HAMPTON, Va. - Local congressional leaders are responding to the U.S. Department of Veterans Affairs - Office of Inspector General's new report on the Hampton VA Medical Center.
The report details "multiple failures" at the center involving a delayed cancer diagnosis for a veteran.
It shows that the failures happened between July 2019 and April 2021 and resulted in the patient's prostate cancer diagnosis being delayed.
Officials say a number of providers at the center did not address the patient's complaints or correctly communicate test results.

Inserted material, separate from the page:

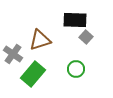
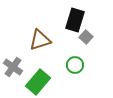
black rectangle: rotated 75 degrees counterclockwise
gray cross: moved 13 px down
green circle: moved 1 px left, 4 px up
green rectangle: moved 5 px right, 8 px down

U.S. Sens. Mark Warner and Tim Kaine (both D-Va.), along with Reps. Elaine Luria (D-VA-02) and Bobby Scott (D-VA-03), released a joint statement on the findings Tuesday afternoon. It reads:
“We are appalled and disheartened to learn that a series of failures at the Hampton VA Medical Center led to a veteran’s delayed cancer diagnosis. Veterans and their families must be able to trust that they are receiving high-quality, comprehensive, and timely health care whenever they turn to the VA — and it is the VA’s responsibility to provide that level of care to its patients. The findings outlined in the Inspector General report suggest a dangerous series of care coordination and communication failings, both at the individual and systemic level. We commit to engaging directly with the senior leadership at Hampton and pursuing appropriate accountability. We are also committed to conducting close oversight as the Hampton VAMC works to implement the Inspector General’s recommendations, and put in place processes to guard against future failings as happened here.”